The register of baptisms at San Miguel begins July 25, 1797, and up to 1861 contains 2917 names. Between the years 1844 and 1851 there is a vacancy, and only one name occurs in the latter year. The title-page is signed by Fr. Fermin Franco de Lasuen, and the priests in charge are named as Fr. Buenaventura Sitjar and Fr. Antonio de la Conceptión.

At the end of this book is a list of 43 children of the "gentes de razon" included in the general list, but here specialized for reference.

The registry of deaths contains 2249 names up to 1841. The first entry is signed by Fr. Juan Martin and the next two by Fr. Sitjar.

The old marriage register of the Mission of San Miguel is now at San Luis Obispo. It has a title-page signed by Fr. Lasuen.

In 1888 some of the old bells of the Mission were sent to San Francisco and there were recast into one large bell, weighing 2500 pounds. Until 1902 this stood on a rude wooden tower in front of the church, but in that year an incongruous steel tower took its place. Packed away in a box still remains one of the old bells, which has sounded its last call. A large hole is in one side of it. The inscription, as near as I can make out, reads "A. D. 1800, S.S. Gabriel."

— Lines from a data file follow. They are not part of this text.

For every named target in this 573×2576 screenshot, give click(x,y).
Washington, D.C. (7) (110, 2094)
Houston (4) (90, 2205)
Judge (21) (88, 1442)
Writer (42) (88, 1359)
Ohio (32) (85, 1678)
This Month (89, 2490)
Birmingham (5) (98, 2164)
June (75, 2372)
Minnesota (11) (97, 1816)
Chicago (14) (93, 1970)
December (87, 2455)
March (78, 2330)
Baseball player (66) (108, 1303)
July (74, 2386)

In 1901 the outside of the church and monastery was restored with a coat of new plaster and cement. Inside nearly everything is as it was left by the robber hand of secularization.

On the walls are the ten oil paintings brought by the original founders. They are very indistinct in the dim light of the church, and little can be said of their artistic value without further examination.

There is also an old breviary with two heavy, hand-made clasps, dated Antwerp, 1735, and containing the autograph of Fr. Man. de Castañeda.

There is a quadrangle at San Miguel 230 feet square, and on one side of it a corridor corresponding to the one in front, for six pillars of burnt brick still remain.

At the rear of the church was the original church, used before the present one was built, and a number of remains of the old houses of the neophytes still stand, though in a very dilapidated condition.